• [Stored data entries]:
........

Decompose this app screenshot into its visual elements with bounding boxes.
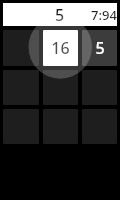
staticText: 7:94 <box>91 6 117 24</box>
button[interactable]: 5 <box>3 3 117 26</box>
button[interactable]: 16 <box>43 30 78 66</box>
staticText: 16 <box>51 37 70 59</box>
staticText: 5 <box>55 4 65 26</box>
staticText: 5 <box>95 37 105 59</box>
button[interactable]: 5 <box>82 30 117 66</box>
button[interactable] <box>3 30 39 66</box>
button[interactable] <box>43 70 78 105</box>
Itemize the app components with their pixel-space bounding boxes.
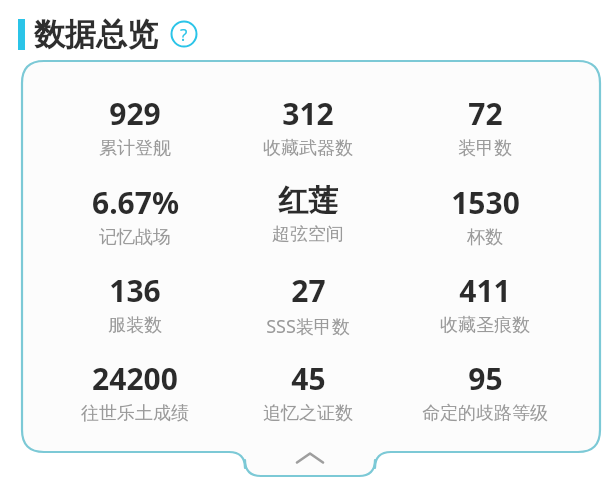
button[interactable]: 1530 [401, 182, 569, 249]
button[interactable]: 411 [401, 270, 569, 337]
staticText: 装甲数 [458, 137, 512, 160]
staticText: 超弦空间 [272, 223, 344, 246]
button[interactable]: 929 [51, 93, 219, 160]
button[interactable]: 24200 [51, 358, 219, 425]
staticText: 27 [291, 270, 326, 311]
staticText: SSS装甲数 [266, 314, 350, 339]
button[interactable]: 45 [224, 358, 392, 425]
staticText: 45 [291, 358, 326, 399]
button[interactable] [0, 0, 614, 483]
staticText: 记忆战场 [99, 226, 171, 249]
staticText: 追忆之证数 [263, 402, 353, 425]
staticText: ? [180, 23, 188, 46]
staticText: 杯数 [467, 226, 503, 249]
staticText: 411 [459, 270, 511, 311]
button[interactable]: 72 [401, 93, 569, 160]
staticText: 24200 [92, 358, 178, 399]
button[interactable]: 27 [224, 270, 392, 339]
staticText: 命定的歧路等级 [422, 402, 548, 425]
staticText: 往世乐土成绩 [81, 402, 189, 425]
staticText: 收藏武器数 [263, 137, 353, 160]
staticText: 红莲 [278, 182, 338, 220]
button[interactable]: 帮助 [169, 19, 199, 49]
staticText: 收藏圣痕数 [440, 314, 530, 337]
button[interactable]: 6.67% [51, 182, 219, 249]
button[interactable]: 红莲 [224, 182, 392, 246]
staticText: 136 [109, 270, 161, 311]
button[interactable]: 312 [224, 93, 392, 160]
button[interactable]: 136 [51, 270, 219, 337]
staticText: 累计登舰 [99, 137, 171, 160]
staticText: 数据总览 [34, 15, 158, 54]
button[interactable]: 95 [401, 358, 569, 425]
staticText: 312 [282, 93, 334, 134]
staticText: 服装数 [108, 314, 162, 337]
staticText: 929 [109, 93, 161, 134]
staticText: 6.67% [92, 182, 179, 223]
staticText: 1530 [451, 182, 520, 223]
staticText: 72 [468, 93, 503, 134]
staticText: 95 [468, 358, 503, 399]
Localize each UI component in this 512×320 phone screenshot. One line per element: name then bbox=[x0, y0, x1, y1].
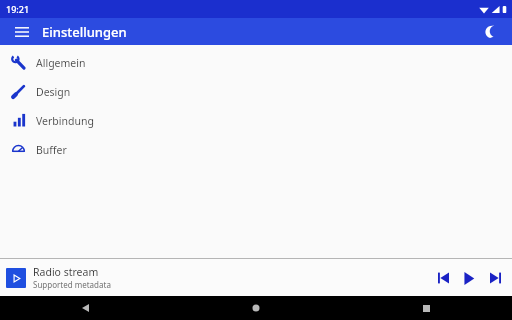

........

• [YOUR GOAL]:
Nothing but a number is expected: how many lines in the data above hold the word "bounding".

• [SOLUTION FOR THIS TASK]:
2